Content starts
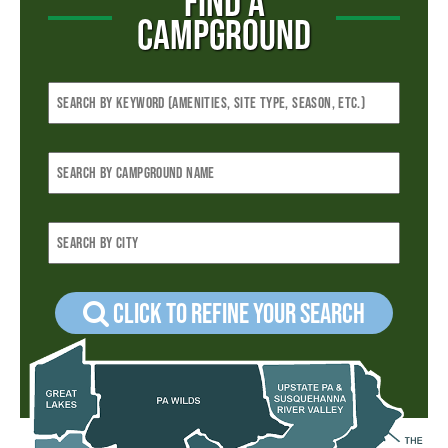
FIND A
CAMPGROUND
Click to refine your Search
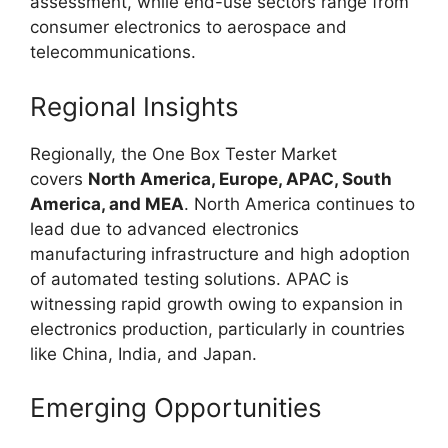
assessment, while end-use sectors range from
consumer electronics to aerospace and
telecommunications.
Regional Insights
Regionally, the One Box Tester Market
covers
North America, Europe, APAC, South
America, and MEA
. North America continues to
lead due to advanced electronics
manufacturing infrastructure and high adoption
of automated testing solutions. APAC is
witnessing rapid growth owing to expansion in
electronics production, particularly in countries
like China, India, and Japan.
Emerging Opportunities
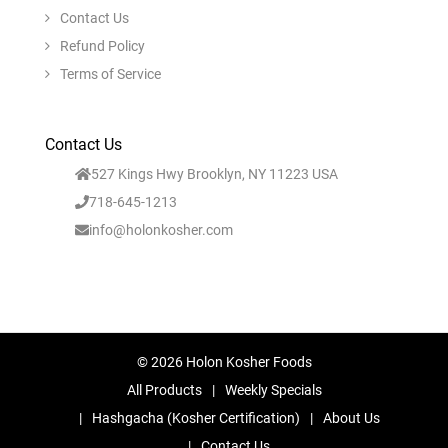
Contact Us
Refund Policy
Terms of Service
Contact Us
527 Kings Hwy Brooklyn, NY 11223 USA
718-645-1213
info@holonkosher.com
© 2026 Holon Kosher Foods
All Products
Weekly Specials
Hashgacha (Kosher Certification)
About Us
Contact Us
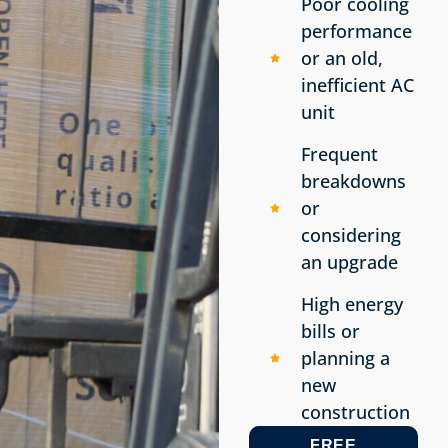
Poor cooling
performance
or an old,
inefficient AC
unit
Frequent
breakdowns
or
considering
an upgrade
High energy
bills or
planning a
new
construction
FREE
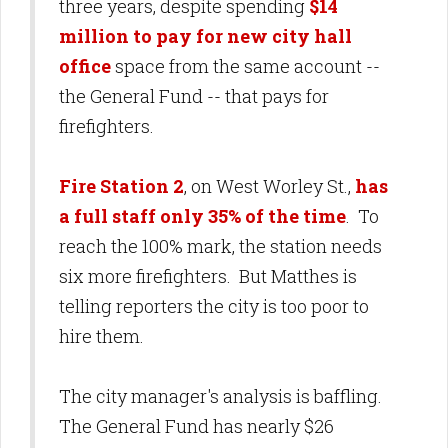
three years, despite spending
$14
million to pay for new city hall
office
space from the same account --
the General Fund -- that pays for
firefighters.
Fire Station 2
, on West Worley St.,
has
a full staff only 35% of the time
. To
reach the 100% mark, the station needs
six more firefighters. But Matthes is
telling reporters the city is too poor to
hire them.
The city manager's analysis is baffling.
The General Fund has nearly $26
Content ends
Task description - Transcribe, word for word, only the material from its opening line through the line containing "North America, Europe, APAC, South", both ends included, and omit the pictures.

Task output -
FIND A
CAMPGROUND
Click to refine your Search
assessment, while end-use sectors range from
consumer electronics to aerospace and
telecommunications.
Regional Insights
Regionally, the One Box Tester Market
covers
North America, Europe, APAC, South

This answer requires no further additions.